[Page-level text extractions]
|---|

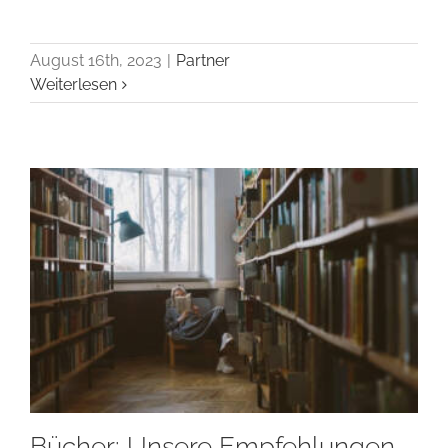
August 16th, 2023
|
Partner
Weiterlesen
Bücher: Unsere Empfehlungen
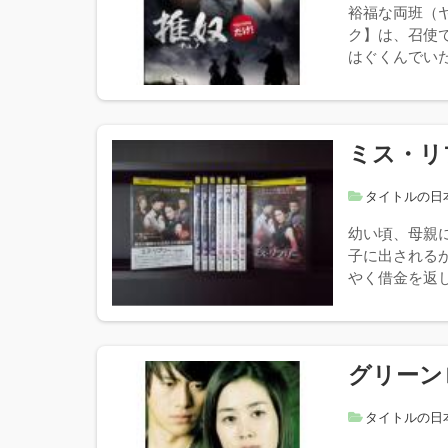
裕福な両班（
ク】は、召使
はぐくんでいた
ミス・リ
タイトルの日
幼い頃、母親
子に出される
やく借金を返し
グリーン
タイトルの日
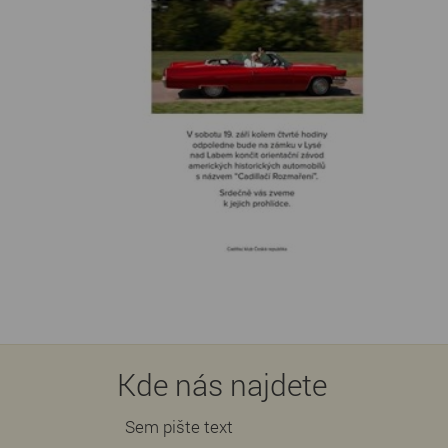
Kde nás najdete
Sem pište text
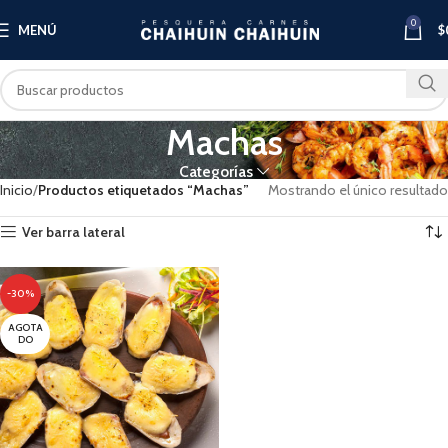
0
MENÚ
$
Machas
Categorías
Inicio
Productos etiquetados “Machas”
Mostrando el único resultado
Ver barra lateral
-30%
AGOTA
DO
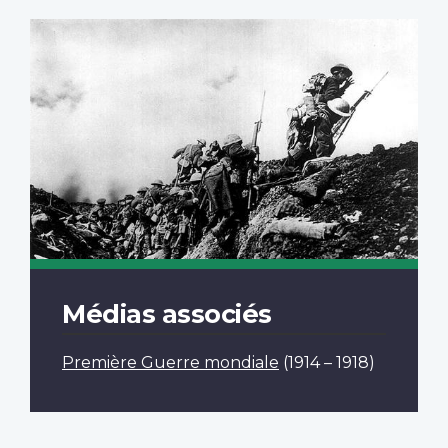
Médias associés
Première Guerre mondiale
(1914 – 1918)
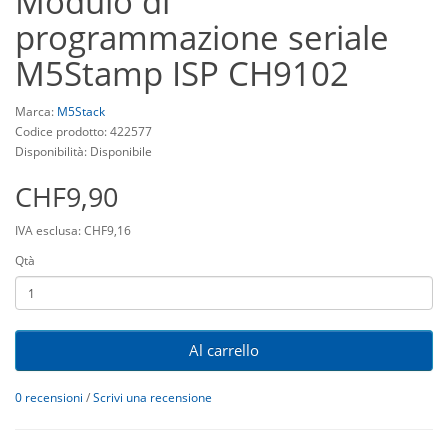
Modulo di
programmazione seriale
M5Stamp ISP CH9102
Marca:
M5Stack
Codice prodotto: 422577
Disponibilità: Disponibile
CHF9,90
IVA esclusa: CHF9,16
Qtà
Al carrello
0 recensioni
/
Scrivi una recensione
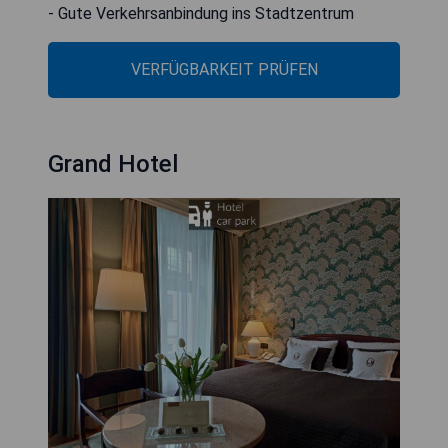
- Gute Verkehrsanbindung ins Stadtzentrum
VERFÜGBARKEIT PRÜFEN
Grand Hotel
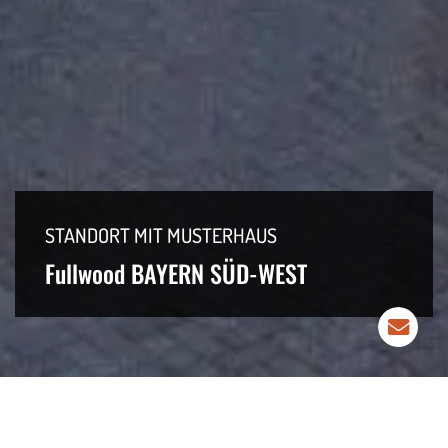
STANDORT MIT MUSTERHAUS
Fullwood BAYERN SÜD-WEST
»
Fullwood Wohnblockhaus
Fullwood BAYERN SÜD-WEST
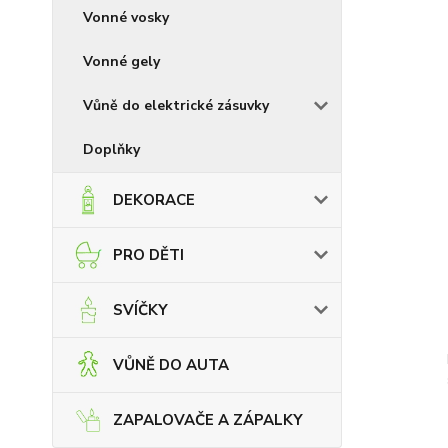
Vonné vosky
Vonné gely
Vůně do elektrické zásuvky
Doplňky
DEKORACE
PRO DĚTI
SVÍČKY
VŮNĚ DO AUTA
ZAPALOVAČE A ZÁPALKY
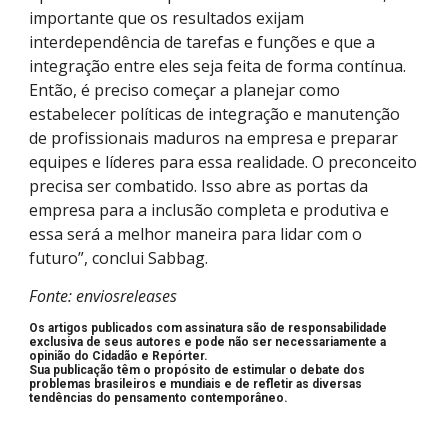
importante que os resultados exijam
interdependência de tarefas e funções e que a
integração entre eles seja feita de forma contínua.
Então, é preciso começar a planejar como
estabelecer políticas de integração e manutenção
de profissionais maduros na empresa e preparar
equipes e líderes para essa realidade. O preconceito
precisa ser combatido. Isso abre as portas da
empresa para a inclusão completa e produtiva e
essa será a melhor maneira para lidar com o
futuro”, conclui Sabbag.
Fonte: enviosreleases
O
s artigos publicados com assinatura são de responsabilidade
exclusiva de seus autores e pode não ser necessariamente a
opinião do Cidadão e Repórter.
Sua publicação têm o propósito de estimular o debate dos
problemas brasileiros e mundiais e de refletir as diversas
tendências do pensamento contemporâneo.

|---|

What you need to do:
Restate the line containing "estabelecer políticas de" and every remaining line of the records word for word. Add nothing.

Solution to the exercise:
estabelecer políticas de integração e manutenção
de profissionais maduros na empresa e preparar
equipes e líderes para essa realidade. O preconceito
precisa ser combatido. Isso abre as portas da
empresa para a inclusão completa e produtiva e
essa será a melhor maneira para lidar com o
futuro”, conclui Sabbag.
Fonte: enviosreleases
O
s artigos publicados com assinatura são de responsabilidade
exclusiva de seus autores e pode não ser necessariamente a
opinião do Cidadão e Repórter.
Sua publicação têm o propósito de estimular o debate dos
problemas brasileiros e mundiais e de refletir as diversas
tendências do pensamento contemporâneo.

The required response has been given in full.